## Dataset content
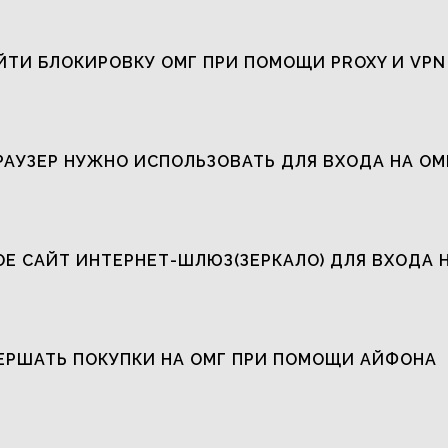
ЙТИ БЛОКИРОВКУ ОМГ ПРИ ПОМОЩИ PROXY И VPN
РАУЗЕР НУЖНО ИСПОЛЬЗОВАТЬ ДЛЯ ВХОДА НА ОМ
ОЕ САЙТ ИНТЕРНЕТ-ШЛЮЗ(ЗЕРКАЛО) ДЛЯ ВХОДА 
ЕРШАТЬ ПОКУПКИ НА ОМГ ПРИ ПОМОЩИ АЙФОНА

## Exercise details
Each line above with the string "ВХОДА" should be reported in full.

## Your response
РАУЗЕР НУЖНО ИСПОЛЬЗОВАТЬ ДЛЯ ВХОДА НА ОМ
ОЕ САЙТ ИНТЕРНЕТ-ШЛЮЗ(ЗЕРКАЛО) ДЛЯ ВХОДА 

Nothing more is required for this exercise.